There is also a personal side to this, which is not just a question of whether the research is influential. It’s also about, What does it mean to be exposed to the debate? One thing that seems to be true in my experience is that the pro-gun people always are very quick to write letters to the editor or to members of Congress about people like me who, they say, are biased or stupid.

It’s an experience I haven’t had in other areas, and that has been particularly painful, because advocates for moderate regulation do not necessarily see me as a friend or ally because some of my work undercuts their positions. So, I got nobody.

Mr. Hemenway is a professor of health policy and director of Harvard’s Injury Control Research Center. His 2006 book, Private Guns, Public Health, interprets gun violence from a public-health perspective.

I’d say, in my academic career, I’m always looking for areas where I thought I could contribute a lot because it was underresearched.

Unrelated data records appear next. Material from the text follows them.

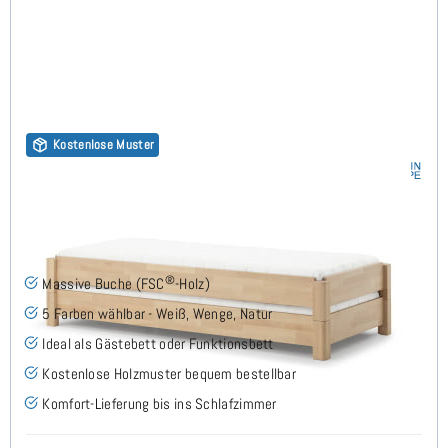
Kostenlose Muster
Stapelbett 100x200 cm - 2er Set - Buche
(1)
®
Massive Buche (FSC
-Holz)
5 Farben wählbar - Weiß, Wenge, Natur
Ideal als Gästebett oder Funktionsbett
Kostenlose Holzmuster bequem bestellbar
Komfort-Lieferung bis ins Schlafzimmer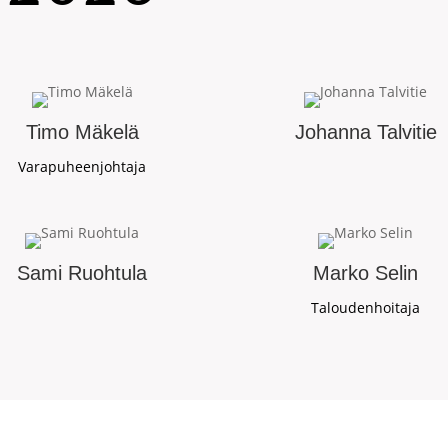
Timo Mäkelä
Johanna Talvitie
Varapuheenjohtaja
Sami Ruohtula
Marko Selin
Taloudenhoitaja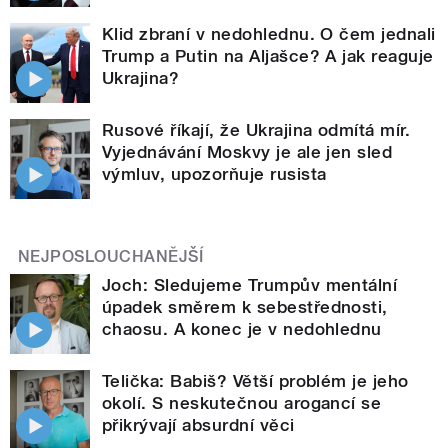
Klid zbraní v nedohlednu. O čem jednali
Trump a Putin na Aljašce? A jak reaguje
Ukrajina?
Rusové říkají, že Ukrajina odmítá mír.
Vyjednávání Moskvy je ale jen sled
výmluv, upozorňuje rusista
NEJPOSLOUCHANĚJŠÍ
Joch: Sledujeme Trumpův mentální
úpadek směrem k sebestřednosti,
chaosu. A konec je v nedohlednu
Telička: Babiš? Větší problém je jeho
okolí. S neskutečnou arogancí se
přikrývají absurdní věci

The problem is that there is a real reason these things are underresearched: Often there’s no money or data, or there is a big pushback.

Given that we have so many guns and such a big problem, we need lots of research. I’m at a soft-money school [at which research money comes from outside contributors, not from the institution itself], so that’s an issue. It’s so much easier to raise money for HIV research or obesity research, but guns is not easy to raise money for.

The other thing is, I get all these crazy emails. If I was doing obesity research, I just don’t think I’d get as many. But what keeps me going is that I love the students and I love doing the research. There’s so many success stories in public health.

I wrote this book on success stories in injury and violence prevention … and basically, all the successes, as far as I can tell, there have been people against them. You name it, from in the 1800s. The sanitation revolution — it’s hard to believe that there were people against that. There are people against fluoridation and immunization, airbags and seat belts. You name it. Even helping to get dog poop out of the street in the cities.

A friend of mine has pushed his whole life for fire-safe cigarettes. How can you be against this? But people are.

I’m actually much more optimistic about guns because there have been so many successes. Over time the world has been made safer in so many ways.